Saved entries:
══════
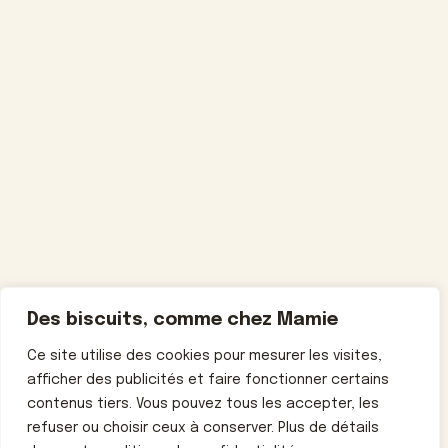
Des biscuits, comme chez Mamie
Ce site utilise des cookies pour mesurer les visites,
afficher des publicités et faire fonctionner certains
contenus tiers. Vous pouvez tous les accepter, les
refuser ou choisir ceux à conserver. Plus de détails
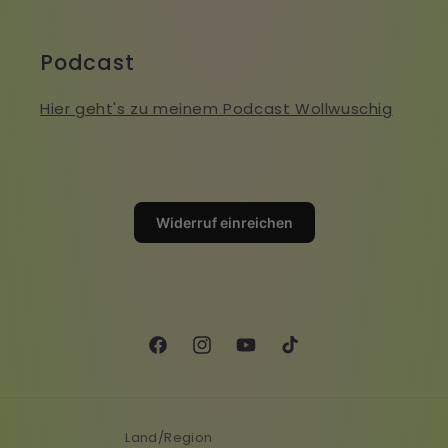
Podcast
Hier geht's zu meinem Podcast Wollwuschig
Widerruf einreichen
Facebook
Instagram
YouTube
TikTok
Land/Region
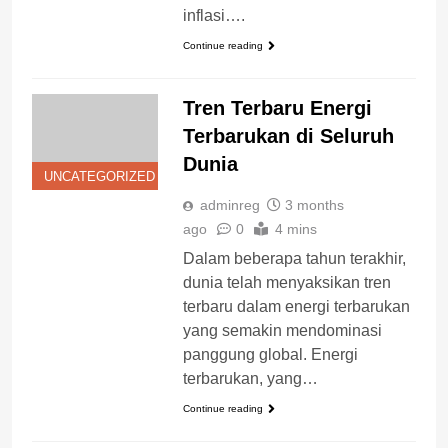
inflasi….
Continue reading
Tren Terbaru Energi
Terbarukan di Seluruh
Dunia
UNCATEGORIZED
adminreg
3 months
ago
0
4 mins
Dalam beberapa tahun terakhir,
dunia telah menyaksikan tren
terbaru dalam energi terbarukan
yang semakin mendominasi
panggung global. Energi
terbarukan, yang…
Continue reading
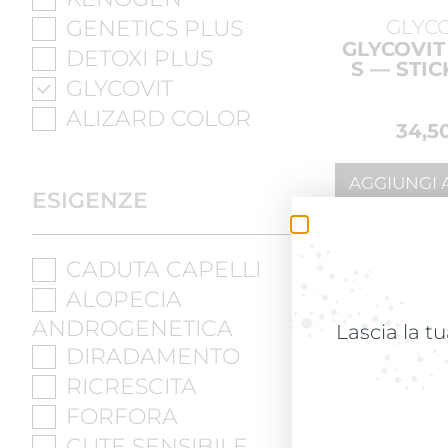
GENETICS PLUS
GLYC
GLYCOVI
DETOXI PLUS
S — STIC
GLYCOVIT
ALIZARD COLOR
34,5
AGGIUNGI 
ESIGENZE
CARRELLO
CADUTA CAPELLI
ALOPECIA
ANDROGENETICA
Lascia la tu
DIRADAMENTO
RICRESCITA
FORFORA
CUTE SENSIBILE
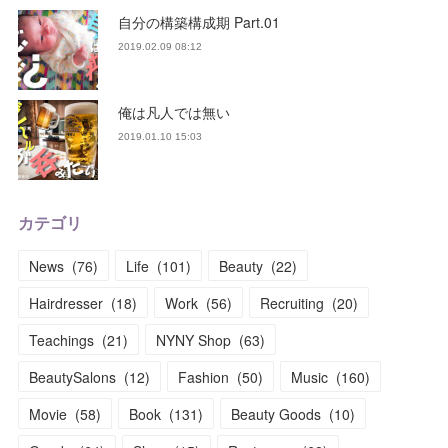
自分の構築構成期 Part.01
2019.02.09 08:12
俺は凡人では無い
2019.01.10 15:03
カテゴリ
News
(
76
)
Life
(
101
)
Beauty
(
22
)
Hairdresser
(
18
)
Work
(
56
)
Recruiting
(
20
)
Teachings
(
21
)
NYNY Shop
(
63
)
BeautySalons
(
12
)
Fashion
(
50
)
Music
(
160
)
Movie
(
58
)
Book
(
131
)
Beauty Goods
(
10
)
══════
Exercise prompt:
Extract the text of all the records above verbatim, excluding pictures.

Task result:
Des biscuits, comme chez Mamie
Ce site utilise des cookies pour mesurer les visites,
afficher des publicités et faire fonctionner certains
contenus tiers. Vous pouvez tous les accepter, les
refuser ou choisir ceux à conserver. Plus de détails
Podcast
Hier geht's zu meinem Podcast Wollwuschig
Widerruf einreichen
Facebook
Instagram
YouTube
TikTok
Land/Region
inflasi….
Continue reading
Tren Terbaru Energi
Terbarukan di Seluruh
Dunia
UNCATEGORIZED
adminreg
3 months
ago
0
4 mins
Dalam beberapa tahun terakhir,
dunia telah menyaksikan tren
terbaru dalam energi terbarukan
yang semakin mendominasi
panggung global. Energi
terbarukan, yang…
Continue reading
GENETICS PLUS
GLYC
GLYCOVI
DETOXI PLUS
S — STIC
GLYCOVIT
ALIZARD COLOR
34,5
AGGIUNGI 
ESIGENZE
CARRELLO
CADUTA CAPELLI
ALOPECIA
ANDROGENETICA
Lascia la tu
DIRADAMENTO
RICRESCITA
FORFORA
CUTE SENSIBILE
自分の構築構成期 Part.01
2019.02.09 08:12
俺は凡人では無い
2019.01.10 15:03
カテゴリ
News
(
76
)
Life
(
101
)
Beauty
(
22
)
Hairdresser
(
18
)
Work
(
56
)
Recruiting
(
20
)
Teachings
(
21
)
NYNY Shop
(
63
)
BeautySalons
(
12
)
Fashion
(
50
)
Music
(
160
)
Movie
(
58
)
Book
(
131
)
Beauty Goods
(
10
)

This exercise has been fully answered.